Mistrzyni Eulalia ze spuszczoną głową zawróciła w stronę swego chramu, a w pewnym oddaleniu szedł za nią koziogłowy Čart, który przeklinał jak pijany woźnica i rzucał kamieniami. Po powrocie do chramu Mokoszy, starowinka oddała płomieniom wszystkie swe gromadzone przez lata różdżki, nawęzy, rękawiczki z kociej skóry, bębny, szklane kule, księgi i tym podobne. Następnie padła na trawiastą, mokrą od rosy – potu Niebios ziemię i z płaczem przepraszała ją za plugawienie jej obmierzłym czarodziejstwem. Ani się spostrzegła gdy zasnęła. Rano, gdy złote Słońce znów zapłonęło na niebie i poczęło chciwie pić kruchą rosę, Wiedźma spostrzegła, że jej siwe włosy delikatnie głaszcze jakaś dłoń podobna do eburnu i nachyla się nad nią twarz pełna dziewiczej słodyczy i macierzyńskiej miłości, okolona długimi, złocistymi włosami podobnymi do promyków Słońca. Piękna istota ubrana w zieloną suknię przepasana była złotym łańcuchem, a w jej niebieskich oczach kryła się mądrość całych eonów. Choć nie miała korony z ognia, Wiedźma rozpoznała w niej swą panią, Mokoszę. Czym prędzej poderwała się z trawy i oddała jej pokłon.
- Już ci wybaczyłam, córko – rzekła Mokosza. - Wstawiłam się za tobą u Ageja i zgodził się dać ci długie życie, jednak gdy będzie ci się dłużyło, możesz przejść przez strumień Zmajski i tak żywa dostać się do Nawi – po tych słowach Mokosza ucałowała swą kapłankę w czoło i znikła wśród śpiewu ptaków i zapachu kwiatów.

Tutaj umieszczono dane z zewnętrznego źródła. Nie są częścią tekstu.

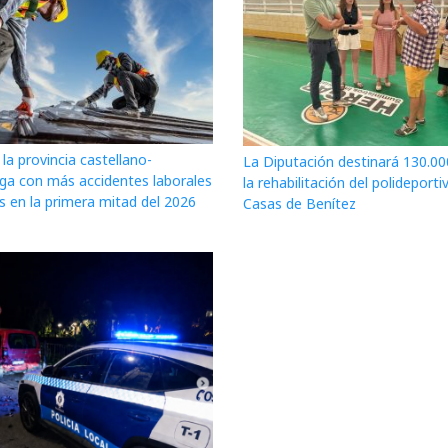
la provincia castellano-
La Diputación destinará 130.00
a con más accidentes laborales
la rehabilitación del polideporti
s en la primera mitad del 2026
Casas de Benítez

Stało się tak jak zapowiedziała. Wiedźma przeżyła jeszcze pełne pięć pokoleń mieszkańców Nowego Grodu Północy, pokutując i świadcząc wszystkim dobro, a gdy życie ją znużyło, przeszła w bród przez strumień, z którego piły smoki i znikła żegnającym je młodszym kapłankom z oczu. Udała się do Jasnej Nawi, gdzie czekała na nią ognista korona jytnas.